BEGIN

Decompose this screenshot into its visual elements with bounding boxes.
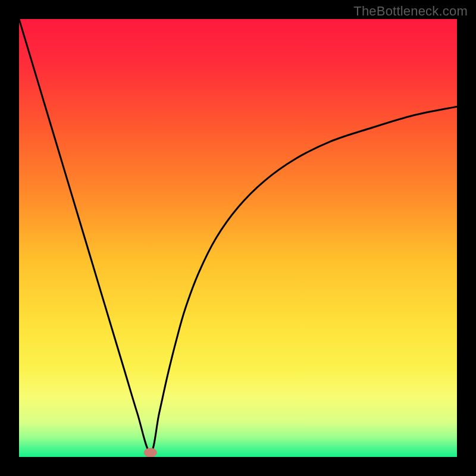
watermark-text: TheBottleneck.com bbox=[353, 4, 468, 19]
plot-svg bbox=[19, 19, 457, 457]
optimum-marker bbox=[144, 448, 157, 457]
chart-frame: TheBottleneck.com bbox=[0, 0, 476, 476]
plot-area bbox=[19, 19, 457, 457]
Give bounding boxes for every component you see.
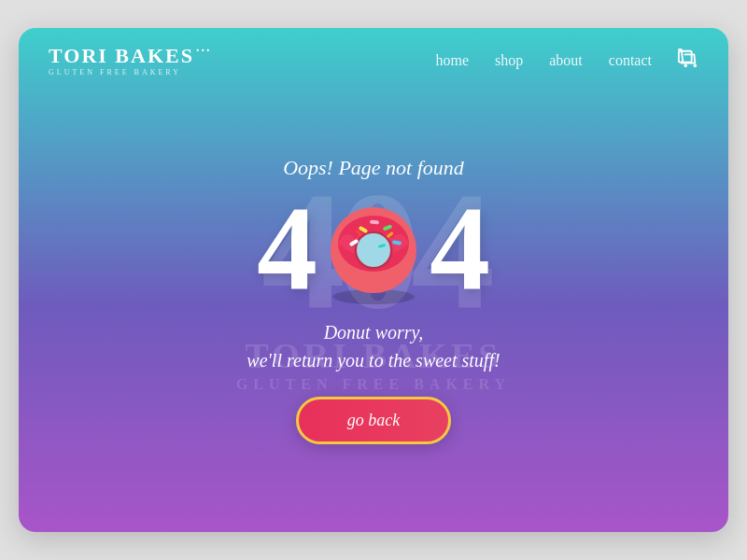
donut-image xyxy=(317,192,430,304)
cart-icon[interactable] xyxy=(678,49,698,74)
digit-right: 4 xyxy=(430,188,490,309)
logo-name: TORI BAKES··· xyxy=(49,45,211,66)
message-line1: Donut worry, xyxy=(247,318,500,346)
nav-shop[interactable]: shop xyxy=(495,52,523,69)
main-content: Oops! Page not found 4 xyxy=(19,86,728,532)
svg-point-2 xyxy=(694,64,696,66)
svg-rect-0 xyxy=(679,50,692,62)
nav-contact[interactable]: contact xyxy=(609,52,652,69)
browser-frame: 404 TORI BAKES GLUTEN FREE BAKERY TORI B… xyxy=(19,28,728,532)
navbar: TORI BAKES··· GLUTEN FREE BAKERY home sh… xyxy=(19,28,728,86)
logo: TORI BAKES··· GLUTEN FREE BAKERY xyxy=(49,45,211,77)
nav-about[interactable]: about xyxy=(549,52,583,69)
error-404-row: 4 xyxy=(257,188,490,309)
digit-left: 4 xyxy=(257,188,317,309)
message-line2: we'll return you to the sweet stuff! xyxy=(247,346,500,374)
nav-home[interactable]: home xyxy=(435,52,469,69)
logo-dots: ··· xyxy=(196,45,212,58)
oops-message: Oops! Page not found xyxy=(283,156,464,180)
go-back-button[interactable]: go back xyxy=(296,397,451,444)
nav-links: home shop about contact xyxy=(435,49,698,74)
svg-point-1 xyxy=(684,64,686,66)
donut-message: Donut worry, we'll return you to the swe… xyxy=(247,318,500,374)
logo-tagline: GLUTEN FREE BAKERY xyxy=(49,68,211,77)
page-background: 404 TORI BAKES GLUTEN FREE BAKERY TORI B… xyxy=(19,28,728,532)
svg-point-8 xyxy=(357,233,390,267)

END

## WORK REQUEST
When a line of the records has the word "boxes", pick it out and copy it.

## EXERCISE ANSWER
Decompose this screenshot into its visual elements with bounding boxes.
Give bounding boxes for every component you see.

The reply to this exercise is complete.